Barcodes In Healthcare
In a study published in the journal Anesthesiology in which researchers examined surgical procedures at Massachusetts General Hospital during 2013—2014, it was found that almost half of those surgeries involved a drug dosing mishap. Over one-third of them caused patent injury including three life-threatening mistakes, although no deaths actually resulted.
Operating rooms are particularly prone to dosing errors because the time for pharmacists and nurses to verify medications is very limited, a problem which is compounded by the fact that many syringe-delivered medications are unmarked and are clear liquids which are visually undifferentiated.
While the study is alarming to say the least, this type of data has never been formally collected before, so the only basis of comparison is with anecdotal reporting which health care professionals admit has always been underreported. It is doubly alarming however since the study was conducted at Massachusetts General Hospital, considered to be one of the best hospitals in the US.

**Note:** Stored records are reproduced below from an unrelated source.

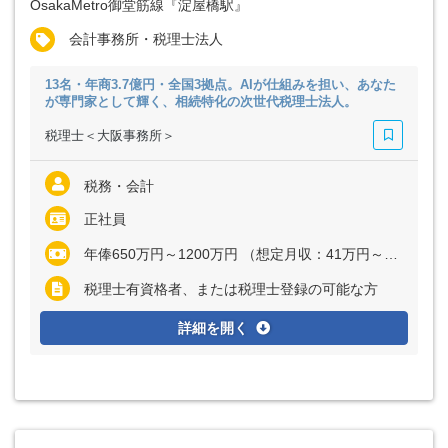
OsakaMetro御堂筋線『淀屋橋駅』
会計事務所・税理士法人
13名・年商3.7億円・全国3拠点。AIが仕組みを担い、あなた
が専門家として輝く、相続特化の次世代税理士法人。
税理士＜大阪事務所＞
税務・会計
正社員
年俸650万円～1200万円 （想定月収：41万円～81万円） ※経験・能力など考慮の上、決定いたします
税理士有資格者、または税理士登録の可能な方
詳細を開く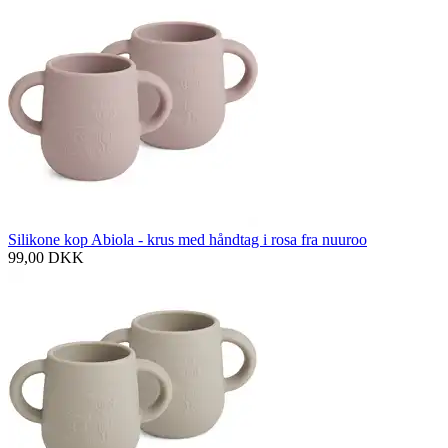
Silikone kop Abiola - krus med håndtag i rosa fra nuuroo
99,00
DKK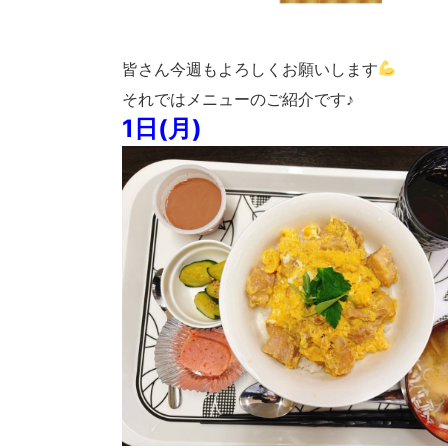
皆さん今週もよろしくお願いします
それではメニューのご紹介です♪
1日(月)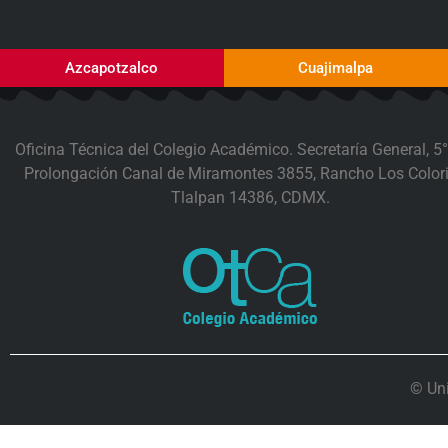
Azcapotzalco
Cuajimalpa
Oficina Técnica del Colegio Académico. Secretaría General, 5°
Prolongación Canal de Miramontes 3855, Rancho Los Colori
Tlalpan 14386, CDMX.
© Un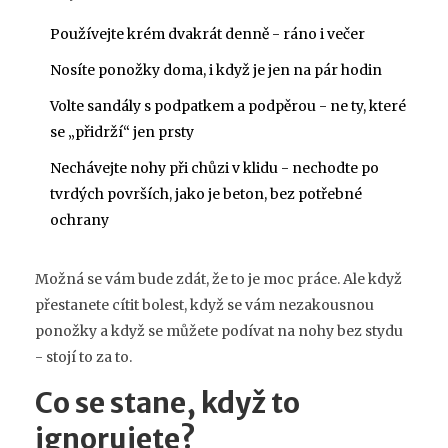
Používejte krém dvakrát denně - ráno i večer
Nosíte ponožky doma, i když je jen na pár hodin
Volte sandály s podpatkem a podpěrou - ne ty, které
se „přidrží“ jen prsty
Nechávejte nohy při chůzi v klidu - nechodte po
tvrdých površích, jako je beton, bez potřebné
ochrany
Možná se vám bude zdát, že to je moc práce. Ale když
přestanete cítit bolest, když se vám nezakousnou
ponožky a když se můžete podívat na nohy bez stydu
- stojí to za to.
Co se stane, když to
ignorujete?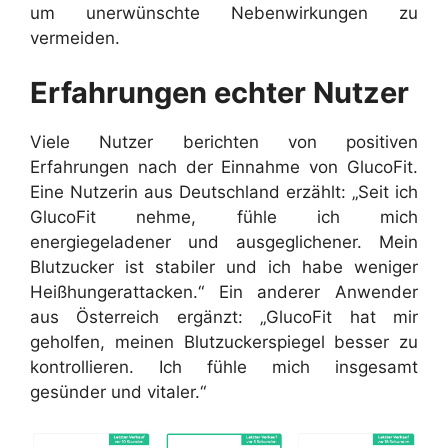
um unerwünschte Nebenwirkungen zu
vermeiden.
Erfahrungen echter Nutzer
Viele Nutzer berichten von positiven
Erfahrungen nach der Einnahme von GlucoFit.
Eine Nutzerin aus Deutschland erzählt: „Seit ich
GlucoFit nehme, fühle ich mich
energiegeladener und ausgeglichener. Mein
Blutzucker ist stabiler und ich habe weniger
Heißhungerattacken.“ Ein anderer Anwender
aus Österreich ergänzt: „GlucoFit hat mir
geholfen, meinen Blutzuckerspiegel besser zu
kontrollieren. Ich fühle mich insgesamt
gesünder und vitaler.“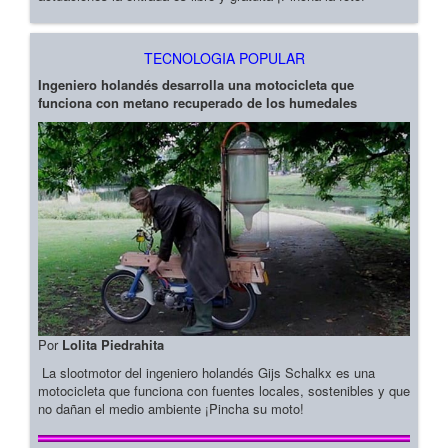
TECNOLOGIA POPULAR
Ingeniero holandés desarrolla una motocicleta que
funciona con metano recuperado de los humedales
Por
Lolita Piedrahita
La slootmotor del ingeniero holandés Gijs Schalkx es una
motocicleta que funciona con fuentes locales, sostenibles y que
no dañan el medio ambiente ¡Pincha su moto!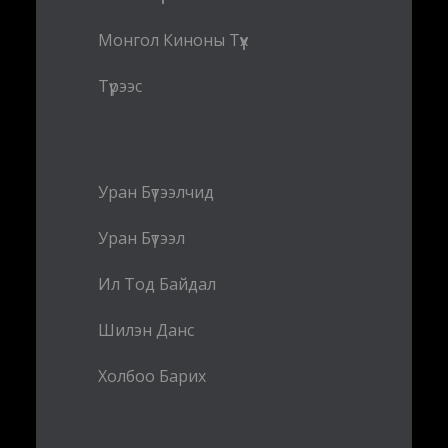
Монгол Киноны Түүх
Түрээс
Уран Бүтээлчид
Уран Бүтээл
Ил Тод Байдал
Шилэн Данс
Холбоо Барих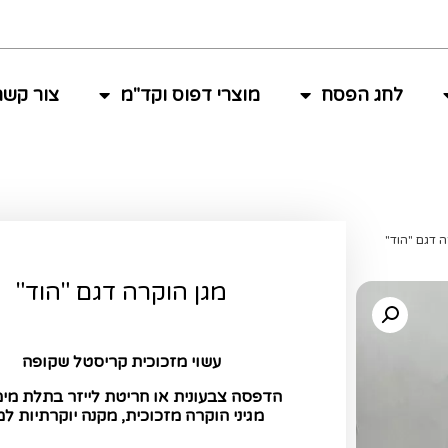
לחג הפסח
מוצרי דפוס וקד"מ
צור קשר
ה דגם "הוד"
מגן הוקרה דגם "הוד"
עשוי מזכוכית קריסטל שקופה
הדפסה צבעונית או חריטת לייזר בתלת מי
מגיני הוקרה מזכוכית, מקנה יוקרתיות למ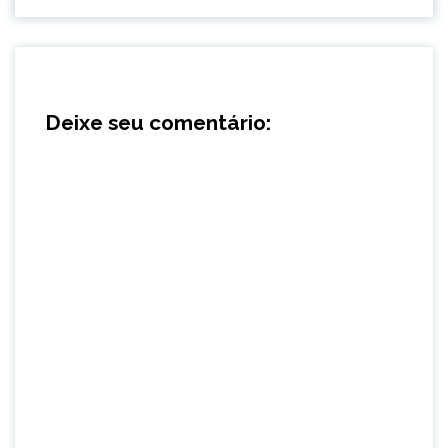
Deixe seu comentário: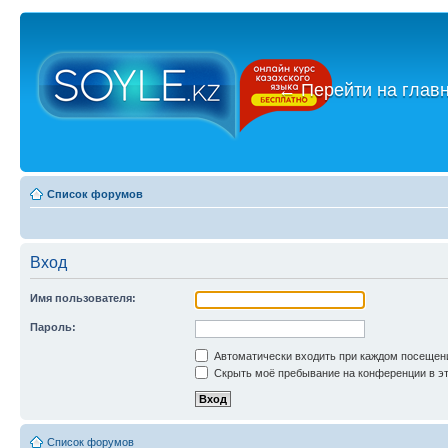
←
Перейти на глав
Список форумов
Вход
Имя пользователя:
Пароль:
Автоматически входить при каждом посещен
Скрыть моё пребывание на конференции в эт
Список форумов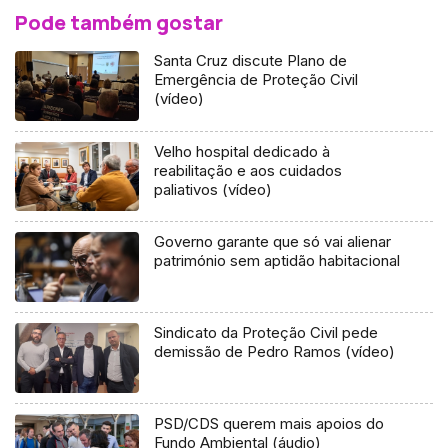
Pode também gostar
Santa Cruz discute Plano de
Emergência de Proteção Civil
(vídeo)
Velho hospital dedicado à
reabilitação e aos cuidados
paliativos (vídeo)
Governo garante que só vai alienar
património sem aptidão habitacional
Sindicato da Proteção Civil pede
demissão de Pedro Ramos (vídeo)
PSD/CDS querem mais apoios do
Fundo Ambiental (áudio)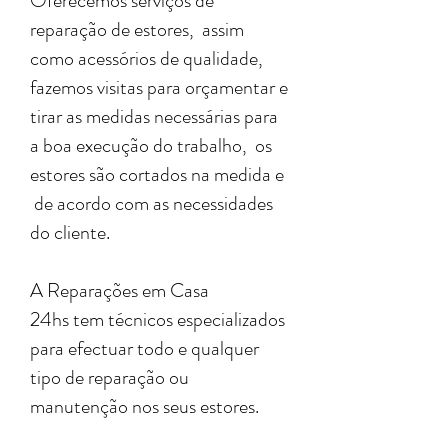
Oferecemos serviços de
reparação de estores, assim
como acessórios de qualidade,
fazemos visitas para orçamentar e
tirar as medidas necessárias para
a boa execução do trabalho, os
estores são cortados na medida e
de acordo com as necessidades
do cliente.
A Reparações em Casa
24hs tem técnicos especializados
para efectuar todo e qualquer
tipo de reparação ou
manutenção nos seus estores.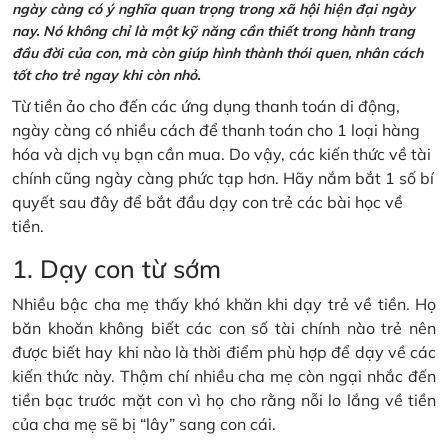
ngày càng có ý nghĩa quan trọng trong xã hội hiện đại ngày
nay. Nó không chỉ là một kỹ năng cần thiết trong hành trang
đầu đời của con, mà còn giúp hình thành thói quen, nhân cách
tốt cho trẻ ngay khi còn nhỏ.
Từ tiền ảo cho đến các ứng dụng thanh toán di động,
ngày càng có nhiều cách để thanh toán cho 1 loại hàng
hóa và dịch vụ bạn cần mua. Do vậy, các kiến thức về tài
chính cũng ngày càng phức tạp hơn. Hãy nắm bắt 1 số bí
quyết sau đây để bắt đầu dạy con trẻ các bài học về
tiền.
1. Dạy con từ sớm
Nhiều bậc cha mẹ thấy khó khăn khi dạy trẻ về tiền. Họ
băn khoăn không biết các con số tài chính nào trẻ nên
được biết hay khi nào là thời điểm phù hợp để dạy về các
kiến thức này. Thậm chí nhiều cha mẹ còn ngại nhắc đến
tiền bạc trước mặt con vì họ cho rằng nỗi lo lắng về tiền
của cha mẹ sẽ bị “lây” sang con cái.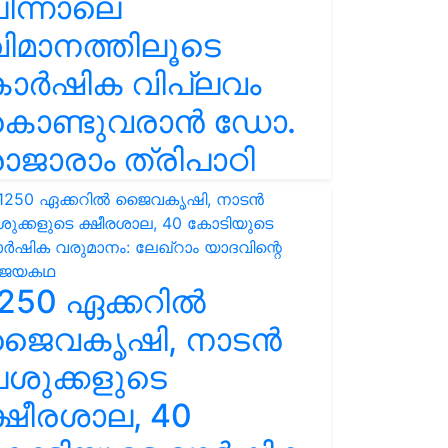
ിന്നാലെ
ിമാനത്തിലൂടെ
കാർഷിക വിപ്ലവം
കൊണ്ടുവരാൻ ഡോ.
ാജാരാം ത്രിപാഠി
250 ഏക്കറിൽ
ജൈവകൃഷി, നാടൻ
ശുക്കളുടെ
്ഷീരശാല, 40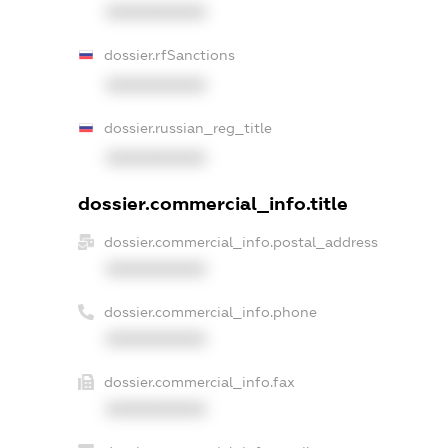
XXXXXXXXXX
dossier.rfSanctions
XXXXXXXXXX
dossier.russian_reg_title
XXXXXXXXXX
dossier.commercial_info.title
dossier.commercial_info.postal_address
XXXXXXXXXX
dossier.commercial_info.phone
XXXXXXXXXX
dossier.commercial_info.fax
XXXXXXXXXX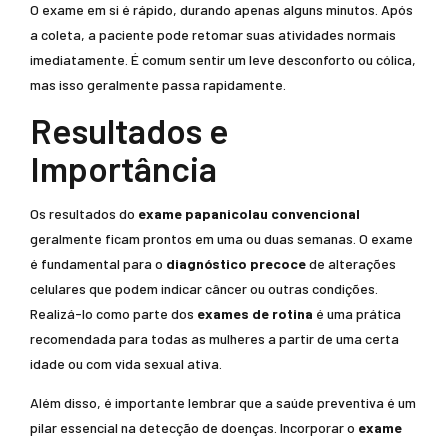
O exame em si é rápido, durando apenas alguns minutos. Após
a coleta, a paciente pode retomar suas atividades normais
imediatamente. É comum sentir um leve desconforto ou cólica,
mas isso geralmente passa rapidamente.
Resultados e
Importância
Os resultados do
exame papanicolau convencional
geralmente ficam prontos em uma ou duas semanas. O exame
é fundamental para o
diagnóstico precoce
de alterações
celulares que podem indicar câncer ou outras condições.
Realizá-lo como parte dos
exames de rotina
é uma prática
recomendada para todas as mulheres a partir de uma certa
idade ou com vida sexual ativa.
Além disso, é importante lembrar que a saúde preventiva é um
pilar essencial na detecção de doenças. Incorporar o
exame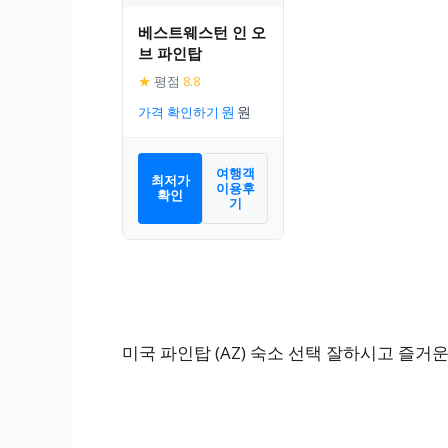
베스트웨스턴 인 오
브 파인탑
★
평점
8.8
가격 확인하기
여행객
최저가
이용후
확인
기
미국 파인탑 (AZ) 숙소 선택 잘하시고 즐거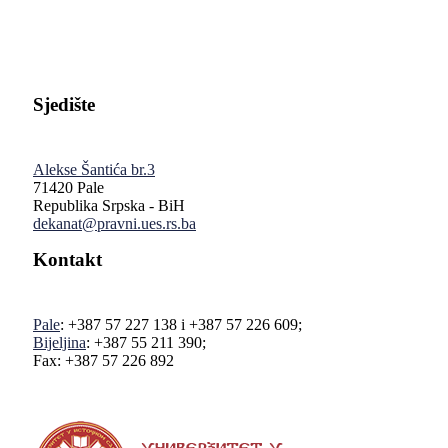
Sjedište
Alekse Šantića br.3
71420 Pale
Republika Srpska - BiH
dekanat@pravni.ues.rs.ba
Kontakt
Pale
: +387 57 227 138 i +387 57 226 609;
Bijeljina
: +387 55 211 390;
Fax: +387 57 226 892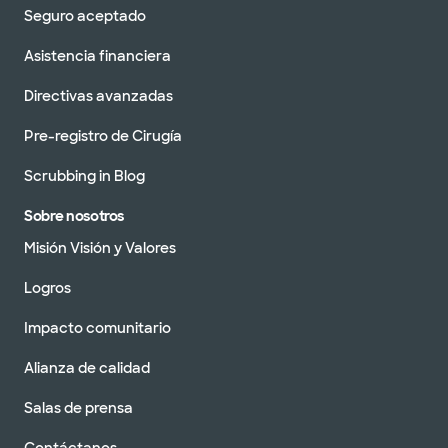
Seguro aceptado
Asistencia financiera
Directivas avanzadas
Pre-registro de Cirugía
Scrubbing in Blog
Sobre nosotros
Misión Visión y Valores
Logros
Impacto comunitario
Alianza de calidad
Salas de prensa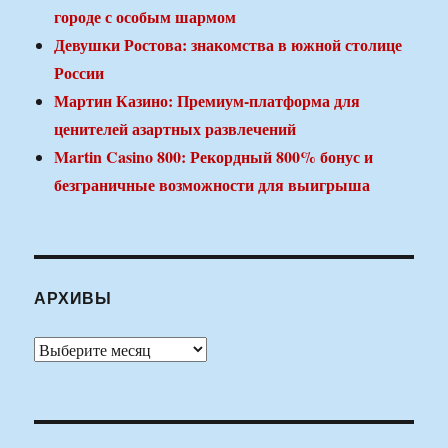
городе с особым шармом
Девушки Ростова: знакомства в южной столице
России
Мартин Казино: Премиум-платформа для
ценителей азартных развлечений
Martin Casino 800: Рекордный 800% бонус и
безграничные возможности для выигрыша
АРХИВЫ
Архивы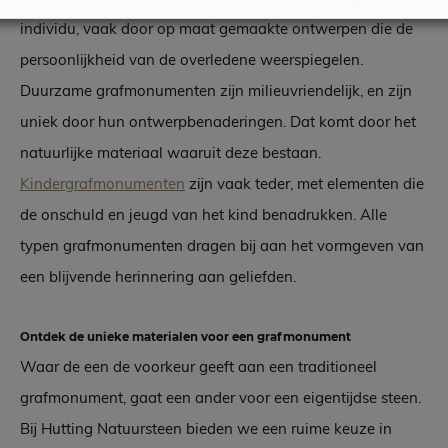
individu, vaak door op maat gemaakte ontwerpen die de
persoonlijkheid van de overledene weerspiegelen.
Duurzame grafmonumenten zijn milieuvriendelijk, en zijn
uniek door hun ontwerpbenaderingen. Dat komt door het
natuurlijke materiaal waaruit deze bestaan.
Kindergrafmonumenten
zijn vaak teder, met elementen die
de onschuld en jeugd van het kind benadrukken. Alle
typen grafmonumenten dragen bij aan het vormgeven van
een blijvende herinnering aan geliefden.
Ontdek de unieke materialen voor een grafmonument
Waar de een de voorkeur geeft aan een traditioneel
grafmonument, gaat een ander voor een eigentijdse steen.
Bij Hutting Natuursteen bieden we een ruime keuze in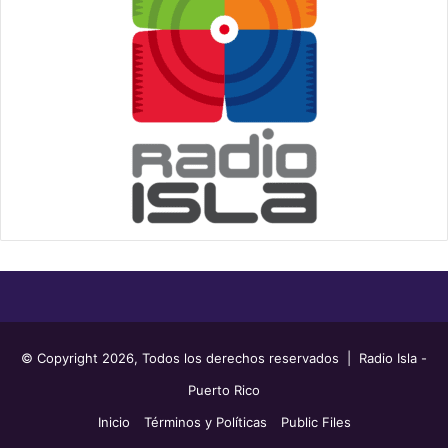
© Copyright 2026, Todos los derechos reservados | Radio Isla -
Puerto Rico
Inicio
Términos y Políticas
Public Files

Operating Room Environments
Is it unreasonable to expect that operating room drugs be labeled and scanned as they are in bedside dosing situations? Is the OR environment too fast-paced for this basic, simple safeguard? Probably in some cases; probably not in all cases. Massachusetts General has a barcoded syringe labeling system in place but was not being used when most of the detected errors occurred.
The good news is that studies like this are now being conducted more widely, so data is being compiled often for the first time. While the data will be shocking at first, the availability of the data will enable changes to take place including studies to determine where better safeguards can be implemented.
Tajal Gandhu, President and CEO of the National Patient Safety Foundation said, “Boy, we still have a lot of work to do, (but) if it happens at Mass General, it can happen anywhere.”